Students are users of the educational offerings and instructors, as facilitators of learning, are administrators of the learning experience.  From this perspective, the (educational) system’s defenses take a hit from a variety of errors coming from both honest and corrupt side: 

• user errors: students miss deadlines, submit a wrong file, plagiarize, …
• admin errors: instructors forget to upload notes, make unannounced syllabus changes, plagiarize, …
• implementation errors: outdated materials, disorganized classroom activities, assessment misalignment, …
• platform errors: university’s learning management system is down, the campus gets snowed in, classroom’s projector doesn’t work, … 
• platform design errors: lack of accessibility features, outdated policies, small or non-existent board space in a classroom, permanently attached desks and chairs, …

All of the above result in vulnerabilities and a weakened system. Planning the new course, which weaknesses do I believe will cause the most potential damage? Which vulnerabilities should I plan to strengthen my defenses against? Which error types can I approach systematically or eliminate altogether? 

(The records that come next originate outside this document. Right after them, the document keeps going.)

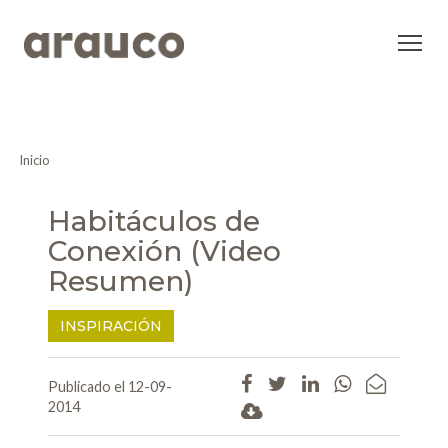
Inicio
Habitáculos de
Conexión (Video
Resumen)
INSPIRACIÓN
Publicado el 12-09-
2014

Getting back to defense in depth. The goal is to protect the system from failure in a systematic layered approach. In cyber security, as mentioned, this involves multiple layers of various security controls such as firewalls, antivirus software, intrusion detection, encryption, patching and more. Each layer adds a barrier and is different from the others so that an intruder breaking one layer won’t be able to use the same exact techniques to penetrate the next one. What can this mean from each the student and instructor point of view? How do I arrange my course planning to provide my students with extra layers of protection against failure? What options can I put in place for my students so that one missed skill doesn’t affect their entire course experience? The key nuance in defense in depth that often gets missed in its implementation is that each layer of protection must be different in nature. In the MFA example, asking two basic security questions in a row doesn’t actually strengthen the system because chances are that if a threat actor stole your personal information, they stole more than one piece, so they both know your postal code and your mother’s maiden name. A good MFA must include a combination of at least 2 of: 

• Something you know: A PIN, password, or security question
• Something you have: Your phone, a token, or a fob
• Something you are: Your fingerprint, your face, your eyes, or your voice

In designing my course, I realized I needed to adopt a similar philosophy: layering varied supports to give students multiple and, importantly, distinct opportunities to succeed. This might mean offering both (or a choice of) traditional assignments and collaborative projects, standard written tests and oral exams, best k of n quizzes (for some value of k<n), choice of k of n assignments to submit, the format of the submissions (typed, written, poster, oral presentation, video, interpretative dance, etc.), flexible policies for unexpected life events. Each support targets different potential points of failure — academic, technical, personal — just as each cyber defense layer counters a different type of attack. By structuring the course this way, I aim to make student success less brittle: missing one opportunity or still working on developing fluency within one particular type of course component doesn’t automatically doom a student’s outcome, just as breaching one security measure doesn’t bring down the entire network.

Ultimately, seeing education through the lens of cyber security allows a different view of the course planning process and the instructor’s role. I am not simply a content deliverer – I am a system architect, designing an environment that fosters resilience and growth. Just as in cyber security, perfect protection is impossible, but thoughtful, layered design can make a system robust enough to absorb shocks and support genuine, lasting learning.